La cara de Servando era hosca mientras se levantaba.
—¿Vas a crear el ensayo de geomancia en este trozo de madera inútil?
Luego de eso, lanzó el Disco de los Ocho Trigramas a Galileo.
Galileo se quedó atónito mientras preguntaba:
—Señor Contreras, ¿qué quiere decir?
—¡Sabes lo que quiero decir! —Los ojos de Servando estaban llenos de hostilidad.
Galileo frunció las cejas.
—Señor Contreras, por favor, no escuche las palabras de los demás. Este Disco de los Ocho Trigramas es un talismán de primer nivel. Usted fue testigo de la demostración del Señor Yarritu hace un momento.
Pensó que Servando había cambiado de opinión debido a las palabras de Jaime.
—No necesito escuchar a los demás; ¡la única persona cuyas palabras quiero escuchar ahora mismo eres tú!
Servando sacó su móvil y reprodujo la conversación entre Galileo y Reinaldo.
La había grabado para utilizarla como prueba para enfrentarse a Galileo.

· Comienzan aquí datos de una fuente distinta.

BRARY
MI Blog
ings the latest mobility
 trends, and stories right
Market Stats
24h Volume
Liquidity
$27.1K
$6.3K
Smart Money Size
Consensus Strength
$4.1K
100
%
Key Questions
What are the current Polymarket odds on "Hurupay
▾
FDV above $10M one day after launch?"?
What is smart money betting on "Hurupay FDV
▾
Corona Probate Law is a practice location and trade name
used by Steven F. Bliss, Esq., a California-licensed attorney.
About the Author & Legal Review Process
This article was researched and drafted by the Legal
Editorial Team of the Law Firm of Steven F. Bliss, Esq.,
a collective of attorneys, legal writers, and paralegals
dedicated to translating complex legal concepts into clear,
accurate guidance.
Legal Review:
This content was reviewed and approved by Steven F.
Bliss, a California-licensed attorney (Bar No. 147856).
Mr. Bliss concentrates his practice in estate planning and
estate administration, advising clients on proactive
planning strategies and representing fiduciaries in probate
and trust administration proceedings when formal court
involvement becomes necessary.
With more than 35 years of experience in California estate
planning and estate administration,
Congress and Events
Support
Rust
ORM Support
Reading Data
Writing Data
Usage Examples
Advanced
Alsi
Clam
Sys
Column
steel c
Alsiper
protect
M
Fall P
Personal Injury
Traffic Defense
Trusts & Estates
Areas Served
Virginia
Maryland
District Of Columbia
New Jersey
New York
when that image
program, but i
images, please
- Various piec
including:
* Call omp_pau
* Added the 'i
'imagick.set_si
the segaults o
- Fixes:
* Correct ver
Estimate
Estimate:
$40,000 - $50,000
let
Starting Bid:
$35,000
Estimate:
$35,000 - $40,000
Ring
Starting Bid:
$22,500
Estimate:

Galileo se quedó boquiabierto cuando escuchó la grabación. No podía entender cómo Servando podía tener la grabación de su conversación en el baño.
Reinaldo frunció un poco el ceño mientras observaba el cuerpo de Galileo. Luego, estiró el brazo y lo agitó sobre este último.
—¡Mocoso, cómo te atreves a grabarnos!
Reinaldo le lanzó una mirada furiosa a Jaime.
Jaime había lanzado una matriz de transferencia de sonido sobre Galileo cuando se levantaron para ir al baño. Así fue como su voz se transmitió a esa sala.
—Mi matriz de transferencia de sonido no habría servido de nada si no se hubieran metido de lleno —respondió Jaime con indiferencia.
Jaime tenía razón. Si hubieran prestado atención a sus palabras y no hubieran dicho esas cosas en el baño, no los habrían descubierto en el acto.
—¡Señor Contreras, por favor, no le haga caso! Aunque este Disco de los Ocho Trigramas sea falso, el Señor Yarritu puede hacer un ensayo de geomancia con él.
Servando desvió su mirada hacia Galileo.
—¡Déjate de tonterías! ¡Devuélveme mi dinero! —espetó Servando mientras ponía la mano en su espada.
Galileo frunció las cejas.
«¡De ninguna manera voy a devolver el dinero cuando ya está en mi bolsillo! Esto no funciona así».
—Señor Contreras, usted mismo lo compró de forma voluntaria. Yo no lo obligué. Incluso hizo que un mago lo examinara. No es mi culpa si se equivocaron de criterio. No habrá reembolso una vez completada la compra.
Con Reinaldo a su lado, Galileo no se sentía intimidado por Servando en absoluto a pesar de que estaban en el territorio de Servando. Después de todo, por eso había llevado a Reinaldo con él.
—Si ese es el caso, ¡no te dejaré salir de Ciudad de Jade!
Al decir eso, Servando sacó su espada látigo. Una ráfaga de luz deslumbrante irradió de ella. Cualquiera podría decir a primera vista que no era un arma ordinaria.